Pelayanan, pemerintah harus beradu cepat dengan inisiatif masyarakat untuk membantu warga, misalnya dari relawan-relawan. Level kecepatan pelayanan itu harus melampaui modal sosial dari masyarakat itu sendiri, atau setidaknya sama sehingga antara harapan dengan kenyataan bisa menjadi lebih seimbang atau berhimpit.

Tindakan atau lelaku para pejabatnya, saat situasinya sulit, maka semua harus merasakan hal yang sama. Seperti misalnya, tindakan pejabat yang sedang ramai dibicarakan hari ini. “Sekarang yang dibutuhkan itu sembako bukan baliho. Nah, itu sangat menyeruak di mana-mana. Sehingga lelaku etis pejabat publik ditantang. Apakah mereka itu sedang memikirkan konstituen atau untuk kepentingan hajat warga negara tadi,” jelas Erani.
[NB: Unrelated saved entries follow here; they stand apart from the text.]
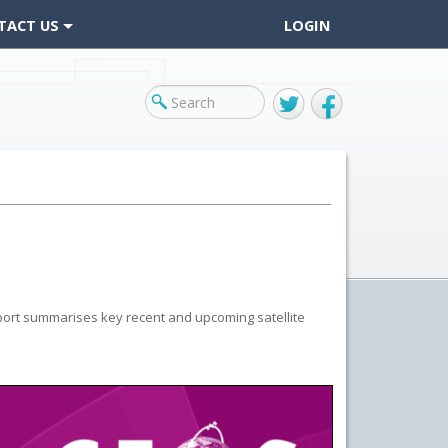
TACT US
LOGIN
Twitter
Facebook
port summarises key recent and upcoming satellite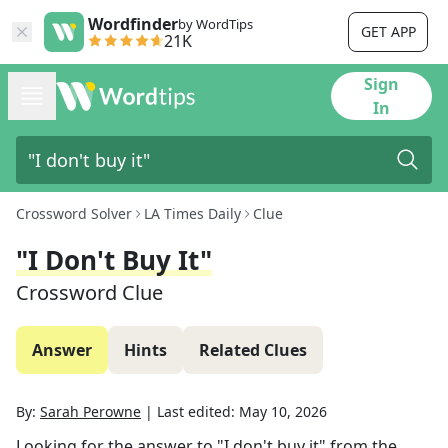
Wordfinder
by WordTips
GET APP
21K
Sign
In
Crossword Solver
LA Times Daily
Clue
"I Don't Buy It"
Crossword Clue
Answer
Hints
Related Clues
By:
Sarah Perowne
|
Last edited:
May 10, 2026
Looking for the answer to
"I don't buy it"
from the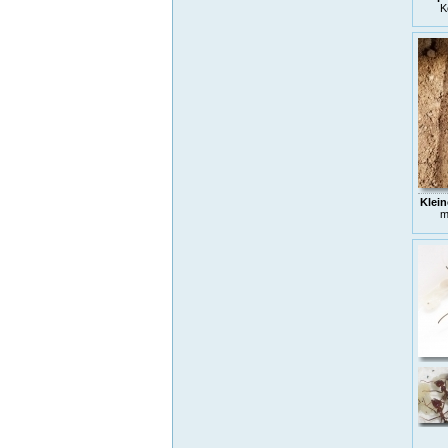
K
Klein
m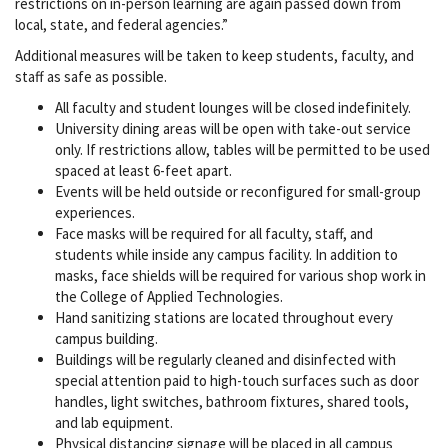
restrictions on in-person learning are again passed down from
local, state, and federal agencies.”
Additional measures will be taken to keep students, faculty, and
staff as safe as possible.
All faculty and student lounges will be closed indefinitely.
University dining areas will be open with take-out service
only. If restrictions allow, tables will be permitted to be used
spaced at least 6-feet apart.
Events will be held outside or reconfigured for small-group
experiences.
Face masks will be required for all faculty, staff, and
students while inside any campus facility. In addition to
masks, face shields will be required for various shop work in
the College of Applied Technologies.
Hand sanitizing stations are located throughout every
campus building.
Buildings will be regularly cleaned and disinfected with
special attention paid to high-touch surfaces such as door
handles, light switches, bathroom fixtures, shared tools,
and lab equipment.
Physical distancing signage will be placed in all campus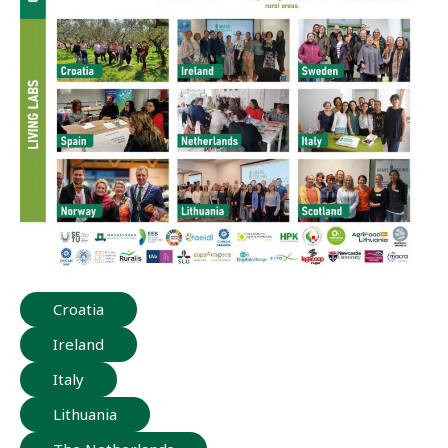
Croatia
Ireland
Italy
Lithuania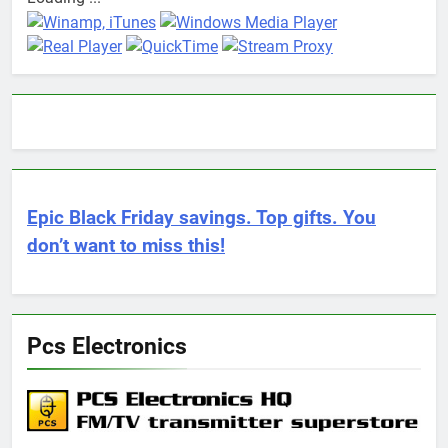
Epic Black Friday savings. Top gifts. You
don’t want to miss this!
Pcs Electronics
Terlepas dari hal di atas. Survei terkait optimisme ini diharapkan mampu memberikan energi yang berbeda dengan orang yang pesimis. Jika orang pesimis fokus pada persoalan, orang optimis lebih fokus untuk membuka kesempatan.

Sebagai penutup, Najelaa juga berpesan agar optimis pemuda bukan hanya pada progress sekarang, tapi juga optimis dalam melakukan aksi. “Mari juga optimis bukan hanya pada progress yang sekarang, tapi mari optimis dan melakukan aksi. Memastikan bahwa progress dan kemajuan ini jadi sesuatu yang berkelanjutan dan kemudian bisa jadi percepatan untuk betul-betul mencapai target-targer yang selama ini belum tercapai di semua sektor.”